Catch share programs have been heralded in all corners of the country, first by NGOs and second by some of the fleet owners, fishermen and processors to whom they have brought success.
The counterbalance to those claims of success are of course the thousands of voices of fishermen and many more thousands of supporting small businesses put out of work as a result of catch share programs. But even worse, at least one catch share program was implemented with such haste that it may actually be damaging the ecosystem it was prescribed to save.
Enter: New England groundfish. In a press release yesterday, Northwest Atlantic Marine Alliance Community Organizer Brett Tolley stated, “In the five years since the catch share policy was implemented in New England, fishing rights have dramatically consolidated, community based fishermen have less access to fishing quota, and pressure on inshore fishing areas has increased.”
“For many fishermen, this means a loss of our livelihood and culture. It means a break in a family tradition.

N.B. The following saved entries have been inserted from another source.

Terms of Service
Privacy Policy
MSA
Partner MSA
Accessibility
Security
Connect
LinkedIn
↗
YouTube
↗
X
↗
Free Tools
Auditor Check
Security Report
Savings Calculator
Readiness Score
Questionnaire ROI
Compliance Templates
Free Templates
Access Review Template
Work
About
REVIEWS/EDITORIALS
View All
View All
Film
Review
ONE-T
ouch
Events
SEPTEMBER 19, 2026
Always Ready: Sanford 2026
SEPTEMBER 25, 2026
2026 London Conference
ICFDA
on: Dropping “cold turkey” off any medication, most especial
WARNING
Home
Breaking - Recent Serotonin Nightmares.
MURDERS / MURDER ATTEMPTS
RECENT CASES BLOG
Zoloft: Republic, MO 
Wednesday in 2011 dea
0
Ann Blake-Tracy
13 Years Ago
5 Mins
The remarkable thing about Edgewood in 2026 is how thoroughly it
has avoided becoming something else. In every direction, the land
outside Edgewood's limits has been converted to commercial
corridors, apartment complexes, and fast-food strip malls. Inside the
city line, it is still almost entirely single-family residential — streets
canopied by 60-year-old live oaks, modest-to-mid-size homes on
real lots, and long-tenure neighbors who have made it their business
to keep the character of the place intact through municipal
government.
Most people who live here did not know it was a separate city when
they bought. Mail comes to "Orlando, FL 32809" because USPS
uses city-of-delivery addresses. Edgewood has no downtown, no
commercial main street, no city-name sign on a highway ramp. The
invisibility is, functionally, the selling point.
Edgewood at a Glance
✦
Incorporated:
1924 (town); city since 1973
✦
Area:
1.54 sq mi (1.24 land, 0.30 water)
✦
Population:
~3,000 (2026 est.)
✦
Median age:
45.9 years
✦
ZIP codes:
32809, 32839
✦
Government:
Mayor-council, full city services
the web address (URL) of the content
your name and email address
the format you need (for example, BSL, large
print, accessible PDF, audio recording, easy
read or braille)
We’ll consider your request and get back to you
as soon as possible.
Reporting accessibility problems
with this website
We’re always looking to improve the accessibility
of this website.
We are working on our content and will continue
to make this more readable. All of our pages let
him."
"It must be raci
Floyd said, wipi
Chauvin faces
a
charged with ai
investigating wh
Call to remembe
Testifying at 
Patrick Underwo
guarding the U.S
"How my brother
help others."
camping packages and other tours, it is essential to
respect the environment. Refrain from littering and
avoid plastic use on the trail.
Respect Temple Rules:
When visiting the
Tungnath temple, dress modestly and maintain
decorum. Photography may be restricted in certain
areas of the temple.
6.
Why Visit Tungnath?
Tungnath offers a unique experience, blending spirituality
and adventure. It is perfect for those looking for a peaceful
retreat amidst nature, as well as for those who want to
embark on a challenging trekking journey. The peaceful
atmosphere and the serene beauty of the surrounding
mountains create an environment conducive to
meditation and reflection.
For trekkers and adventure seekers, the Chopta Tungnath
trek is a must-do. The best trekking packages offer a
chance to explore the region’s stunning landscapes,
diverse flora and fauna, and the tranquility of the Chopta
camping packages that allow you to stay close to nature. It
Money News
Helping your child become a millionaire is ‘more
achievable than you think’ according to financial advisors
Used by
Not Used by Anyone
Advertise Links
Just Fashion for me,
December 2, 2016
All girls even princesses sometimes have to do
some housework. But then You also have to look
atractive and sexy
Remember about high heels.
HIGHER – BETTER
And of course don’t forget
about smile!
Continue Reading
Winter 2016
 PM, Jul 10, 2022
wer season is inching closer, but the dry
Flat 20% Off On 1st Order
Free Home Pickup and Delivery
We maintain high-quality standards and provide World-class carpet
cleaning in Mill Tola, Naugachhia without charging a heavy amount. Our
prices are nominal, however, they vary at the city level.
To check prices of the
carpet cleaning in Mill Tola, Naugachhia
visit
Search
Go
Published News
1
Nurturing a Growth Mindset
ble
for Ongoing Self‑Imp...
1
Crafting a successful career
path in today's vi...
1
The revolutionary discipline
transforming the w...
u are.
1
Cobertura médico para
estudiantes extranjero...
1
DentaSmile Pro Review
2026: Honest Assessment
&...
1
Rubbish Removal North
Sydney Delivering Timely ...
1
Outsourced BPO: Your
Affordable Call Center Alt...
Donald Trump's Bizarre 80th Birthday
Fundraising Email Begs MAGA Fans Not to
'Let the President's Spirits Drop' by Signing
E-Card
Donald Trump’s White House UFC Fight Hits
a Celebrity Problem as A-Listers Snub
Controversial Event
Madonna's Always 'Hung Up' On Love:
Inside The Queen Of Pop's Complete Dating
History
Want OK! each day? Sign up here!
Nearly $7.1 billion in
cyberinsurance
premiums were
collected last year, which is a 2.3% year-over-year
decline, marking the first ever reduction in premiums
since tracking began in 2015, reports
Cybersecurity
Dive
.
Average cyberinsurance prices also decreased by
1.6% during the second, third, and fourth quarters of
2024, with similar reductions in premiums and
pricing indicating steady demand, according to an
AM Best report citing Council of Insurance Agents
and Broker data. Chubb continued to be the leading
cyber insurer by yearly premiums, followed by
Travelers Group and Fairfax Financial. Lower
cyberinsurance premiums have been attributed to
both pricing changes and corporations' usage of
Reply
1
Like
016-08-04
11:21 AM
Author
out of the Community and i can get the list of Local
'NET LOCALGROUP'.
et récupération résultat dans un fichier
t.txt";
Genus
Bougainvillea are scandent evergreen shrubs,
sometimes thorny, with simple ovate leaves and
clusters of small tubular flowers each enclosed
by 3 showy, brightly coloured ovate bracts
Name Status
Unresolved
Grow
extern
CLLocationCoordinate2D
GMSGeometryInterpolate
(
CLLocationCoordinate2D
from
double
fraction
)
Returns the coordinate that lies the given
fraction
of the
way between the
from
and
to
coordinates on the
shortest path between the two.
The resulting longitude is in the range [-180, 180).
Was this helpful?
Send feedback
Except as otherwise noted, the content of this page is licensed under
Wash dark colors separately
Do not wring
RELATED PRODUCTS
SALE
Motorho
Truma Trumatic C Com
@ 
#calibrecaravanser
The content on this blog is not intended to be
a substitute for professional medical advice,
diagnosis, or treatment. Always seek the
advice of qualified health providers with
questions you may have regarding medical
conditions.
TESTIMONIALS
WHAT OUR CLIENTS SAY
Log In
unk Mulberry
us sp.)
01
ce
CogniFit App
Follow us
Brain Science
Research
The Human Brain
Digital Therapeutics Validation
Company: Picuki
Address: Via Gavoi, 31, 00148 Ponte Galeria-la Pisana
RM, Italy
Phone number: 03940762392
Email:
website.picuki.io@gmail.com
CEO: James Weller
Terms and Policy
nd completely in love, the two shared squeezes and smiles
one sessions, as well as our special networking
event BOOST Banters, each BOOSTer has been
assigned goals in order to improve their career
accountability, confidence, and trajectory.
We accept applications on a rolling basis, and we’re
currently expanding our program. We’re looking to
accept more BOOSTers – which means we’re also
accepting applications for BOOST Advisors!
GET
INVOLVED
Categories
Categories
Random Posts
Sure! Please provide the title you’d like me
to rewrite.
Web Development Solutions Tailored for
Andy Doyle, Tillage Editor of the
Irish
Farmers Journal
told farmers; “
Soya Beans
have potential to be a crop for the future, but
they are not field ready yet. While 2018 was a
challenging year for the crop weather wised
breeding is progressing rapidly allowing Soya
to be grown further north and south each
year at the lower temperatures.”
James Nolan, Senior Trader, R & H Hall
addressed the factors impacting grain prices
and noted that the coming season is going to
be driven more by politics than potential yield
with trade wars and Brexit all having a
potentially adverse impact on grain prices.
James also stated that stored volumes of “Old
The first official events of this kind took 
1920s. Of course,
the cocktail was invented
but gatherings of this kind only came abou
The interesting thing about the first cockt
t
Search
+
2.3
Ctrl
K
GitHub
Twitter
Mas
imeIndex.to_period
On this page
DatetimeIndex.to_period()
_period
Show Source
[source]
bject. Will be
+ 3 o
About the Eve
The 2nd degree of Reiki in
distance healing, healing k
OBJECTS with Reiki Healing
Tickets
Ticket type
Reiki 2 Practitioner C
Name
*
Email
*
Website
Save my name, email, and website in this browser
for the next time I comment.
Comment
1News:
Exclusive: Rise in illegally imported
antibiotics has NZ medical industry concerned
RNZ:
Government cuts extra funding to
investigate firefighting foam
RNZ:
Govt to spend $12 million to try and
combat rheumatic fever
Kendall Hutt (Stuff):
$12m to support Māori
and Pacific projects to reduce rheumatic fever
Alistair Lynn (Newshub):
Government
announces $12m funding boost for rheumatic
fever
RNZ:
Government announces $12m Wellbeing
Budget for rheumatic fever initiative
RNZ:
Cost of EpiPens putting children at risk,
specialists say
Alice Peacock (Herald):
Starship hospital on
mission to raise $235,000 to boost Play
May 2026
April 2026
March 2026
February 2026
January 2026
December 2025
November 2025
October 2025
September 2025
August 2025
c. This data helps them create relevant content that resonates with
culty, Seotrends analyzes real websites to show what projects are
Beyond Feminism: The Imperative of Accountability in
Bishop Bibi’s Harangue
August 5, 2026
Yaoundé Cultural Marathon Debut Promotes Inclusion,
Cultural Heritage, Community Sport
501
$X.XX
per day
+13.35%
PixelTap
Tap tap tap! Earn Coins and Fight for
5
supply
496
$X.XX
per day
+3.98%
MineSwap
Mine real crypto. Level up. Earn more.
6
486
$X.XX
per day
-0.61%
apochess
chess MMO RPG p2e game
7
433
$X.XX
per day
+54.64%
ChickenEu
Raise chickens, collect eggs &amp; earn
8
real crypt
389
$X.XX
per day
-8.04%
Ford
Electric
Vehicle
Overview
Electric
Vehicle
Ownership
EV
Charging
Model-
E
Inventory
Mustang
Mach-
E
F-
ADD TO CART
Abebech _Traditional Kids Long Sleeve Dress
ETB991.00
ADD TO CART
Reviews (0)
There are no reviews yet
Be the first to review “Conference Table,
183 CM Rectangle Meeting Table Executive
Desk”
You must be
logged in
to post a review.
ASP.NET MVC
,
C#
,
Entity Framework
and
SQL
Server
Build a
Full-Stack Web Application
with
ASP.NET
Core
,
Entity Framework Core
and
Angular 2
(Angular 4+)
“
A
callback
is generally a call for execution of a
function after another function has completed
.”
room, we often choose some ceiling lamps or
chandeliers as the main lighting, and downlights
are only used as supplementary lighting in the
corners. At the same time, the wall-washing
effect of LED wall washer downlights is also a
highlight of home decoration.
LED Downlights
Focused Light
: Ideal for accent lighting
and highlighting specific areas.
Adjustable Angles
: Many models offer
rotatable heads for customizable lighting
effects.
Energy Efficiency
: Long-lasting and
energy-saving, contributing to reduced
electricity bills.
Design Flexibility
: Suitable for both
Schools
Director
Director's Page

And perhaps more importantly, it means future generations in these fishing families will have no access to using and stewarding the fish stocks and marine ecosystems that have sustained them for so long,” said fisherman Tim Rider of Saco, Maine.
If an entire region of the country is struggling after going far above and beyond to protect their resource, then we have to consider that what we’re doing to manage the resource is not effective.
No single management system will have a 100 percent success rate. Of course we should strive for that. But regardless of what happens to the New England codfish, we can say without a doubt that we did everything we could to protect that species and bring it back to no avail.
What we don’t know is what’s hurting us.
What we do know, we’re not acting on, and that’s hurting us, too.
Flexibility in Magnuson is the only way to give some New England and Southern fisheries a whisper of hope. The fishermen in these regions need legislation to push their councils to take a holistic look at fishing communities and ecosystems. How can we refuse to offer a helping hand to fellow fishermen?
They don’t want help in the form of disaster money or handouts in the form of buybacks or buyouts. What they want is to be given a chance to try something new with their fishery.
In the meantime, we should be putting more effort into gear innovations and data on these fisheries and more money into marketing underutilized species like dogfish. Instead we keep leaning harder and harder on the fishermen to maintain an ineffective status quo.
As Tolley points out, stewards of the resource have made appeals and suggestions to improve the New England program. But the council has turned a blind eye to the system’s flaws, which they promised at the outset to fix because they recognized five years ago that the program was shoved through in haste and was likely to be a disaster in the making.
We still have a disaster. We still have a broken system. The question is how long we will still have a fishery?